Hal lain yang diungkap Badai juga
soal kuota ojek online yang menurutnya perlu diatur dengan ketat. Pasalnya,
ojek online yang masih terus berpolemik dengan masalah legalitasnya yang belum
diakui sesuai aturan hukum tapi pihak aplikator malah membuka rekretmen baru.
Kebijakan itu dinilainya akan
membuat masalah baru. Karena itu, dia meminta pihak pemerintah dan pihak
pengusaha aplikasi untuk menuntaskam persoalan internalnya dengan membuat
payung hukum legalitasnya terlebih dahulu. "Transportasi online yang sudah
banyak masa tidak bisa dibuat undang-undang baru," keluhnya.

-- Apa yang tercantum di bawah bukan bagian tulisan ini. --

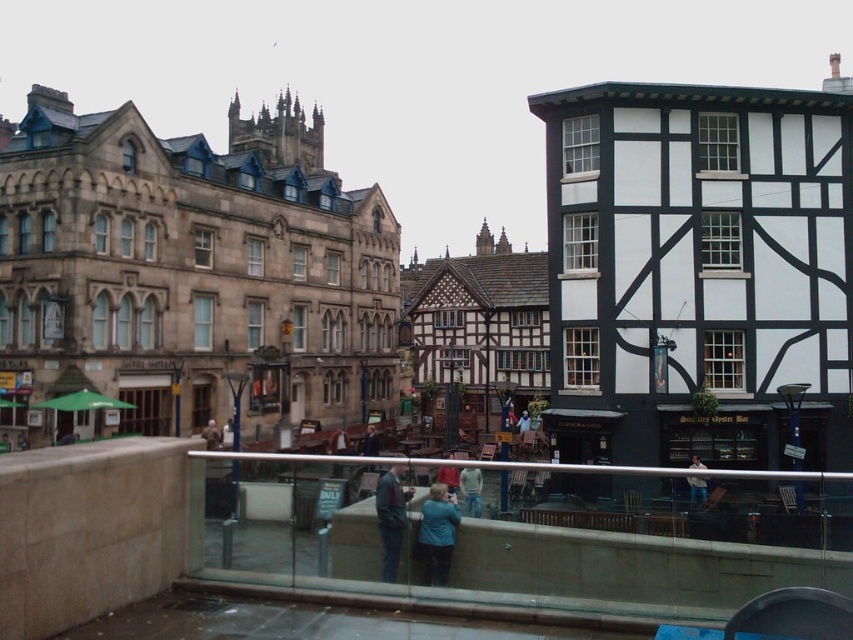 Question: Based on their relative distances, which object is farther from the blue fabric jacket at center?

Choices:
 (A) white cotton shirt at center
 (B) blue denim jacket at center
 (C) light blue denim jeans at center
 (D) light brown leather jacket at center

Answer: (B)

Question: Is denim pants at lower center closer to camera compared to blue denim jacket at center?

Choices:
 (A) no
 (B) yes

Answer: (B)

Question: Which point is closer to the camera?

Choices:
 (A) (705, 484)
 (B) (519, 428)
 (C) (212, 428)

Answer: (A)

Question: Among these points, which one is nearest to the camera?

Choices:
 (A) (529, 429)
 (B) (428, 573)
 (C) (695, 480)
 (D) (213, 449)

Answer: (C)

Question: Does blue fabric jacket at center have a lesser width compared to blue denim jacket at center?

Choices:
 (A) yes
 (B) no

Answer: (A)

Question: Does denim pants at lower center appear under white cotton shirt at center?

Choices:
 (A) no
 (B) yes

Answer: (B)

Menanggapi keluhan pengemudi itu,
politisi Partai PPP Reni Marlinawati juga menyayangkan lambannya pemerintah
merespons fenomena ojek online yang telah menjamur diperkotaan. Padahal jumlah
pengemudi ojek online sudah kentara dan juga memberi kemudahan bagi masyarakat.
Oleh karena itu, Reni menilai harus
ada payung hukumnya yang memperjelas posisi pengemudi ojek online terutama
posisinya sebagai mitra dari penyedia aplikasi. "Posisi mereka dengan
apikator juga diperjelas legalitasnya. Selama ini mereka selalu menjadi pihak
yang dirugikan," kata Reni kepada wartawan di Komplek Parlemen.
Lebih jauh Reni juga memandang perlu
aturan yang lebih rinci soal kesamaan tarif antar penyedia aplikasi. Selama
ini, soal kesamaan tarif sama sekali belum tersentuh sehingga, antar penyedia
aplikasi tidak terjadi persaingan tarif yang akan merugikan sesema penyedia
aplikasi. "Jadi pemerintah penting untuk
mengatur dan meregulasi keberadaan mereka. Saya nanti akan sampaikan dikomisi
agar Permen 32 direvisi kembali dan ditambah klausul yang mengatur khusus
terkait kendaraan roda dua," ungkap ketua Fraksi PPP tersebut.
Pemerintah harus adil
Sementara itu, Wakil Ketua DPR Agus
Hermanto meminta agar pemerintah mengeluarkan kebijakan yang tepat untuk
mengatasi polemik antara transportasi online dan konvensional. Pemerintah
diminta tidak berpihak ke salah satu saja. "Pemerintah harus mengeluarkan
kebijakan yang tepat. Apa yang diinginkan online dan konvensional seperti apa.
Tidak boleh berpihak kepada siapapun, tentunya (berpihak) kepada semua
pihak," ujar Wakil Ketua DPR Agus Hermanto di kompleks parlemen, Senayan,
Jakarta, Senin (27/3).
Menurut Agus, permasalahan angkutan
ini telah menjadi perhatian masyarakat dalam skala nasional. Permasalahan ini
menurutnya hanya soal berebut mencari rezeki. Oleh karenanya DPR, kata Agus, akan
terus mendorong pemerintah untuk membuat peraturan dengan sebijak-bijaknya
sehingga dua kubu, yakni angkutan online dan tradisional sama-sama untung. Agus
menyebut salah satu cara yang dapat diambil pemerintah untuk memecahkan
permasalahan ini adalah dengan melakukan sosialisasi dan pertemuan-pertemuan
dengan diikuti masing pihak yang berseteru.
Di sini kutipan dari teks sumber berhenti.